Let me teach you how to eat it. Look, first take a bite on the top, the skin will open up. Then bite into the pea and take the whole body out of the skin. See?

The most enjoyable moment came and passed instantly. Seeing the light from her dark brown eyes, I could show her my entire world the same way as I just did how to eat the peas.

Now I did not wish to see her struggling eating the peas. She did not disappoint me either. Elegantly and skillfully, she took her first pea body out easily with the whole skin intact. Good job lady. Must be some oriental magics – oh I should not have thought this way. She was not mysterious, rather approachable, very relatable to some degree. Obviously I did not know anything about women, menstruation, pregnancy, being penetrated or abused – only a little observation of my mother, my grand-mothers and other females in my life. Some stayed. Some left, permanently.

Now I did feel a little guilty to pour her extra alcohol. And give her peas late.

I could eat this the whole afternoon. She took another bite and chewed on it. She was no doubt talking to me, while her eyes were looking down the corridor, somewhere in the distance.

Her hand was warm and soft. Her mouth too. I could have poured more sangria to fill up her glass and tasted her lips before she could start to drink. I would bite gently. Just a nibble.
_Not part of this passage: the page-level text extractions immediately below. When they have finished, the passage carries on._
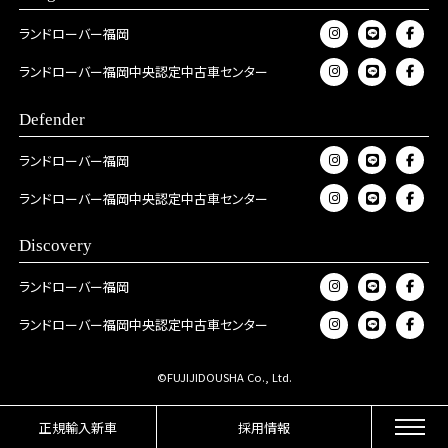
ランドローバー福岡
ランドローバー福岡中央認定中古車センター
Defender
ランドローバー福岡
ランドローバー福岡中央認定中古車センター
Discovery
ランドローバー福岡
ランドローバー福岡中央認定中古車センター
©FUJIJIDOUSHA Co., Ltd.
正規輸入新車
採用情報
She should taste like a citron. Not too ripe but a little sour. With the warm sun in the late afternoon, a citron was the perfect appetizer into the long night. It could be the last night, or it could be the beginning of an everlasting night.

After finishing the last sip, she asked for the check and left a generous tip – again an American thing which I did not hate at all. Then she rose, snuggled herself again in that coat.

Have a safe trip.

I did not know why I said safe trip. Maybe she was alone and a little drunk – thanks to my mischief. I found myself uncontrollably worrying about her.

But what else can I do? The whole rendez-vous was not romantic. At least not right now as I was seeing her off.

Be safe.

Thanks. Smiled she. Left she.

While clearing her table, I put one of the pea skins she spit out into my mouth and slowly savored it. It tasted nothing like an unripe citron in the early spring. It was rubbery, acid, and bitter.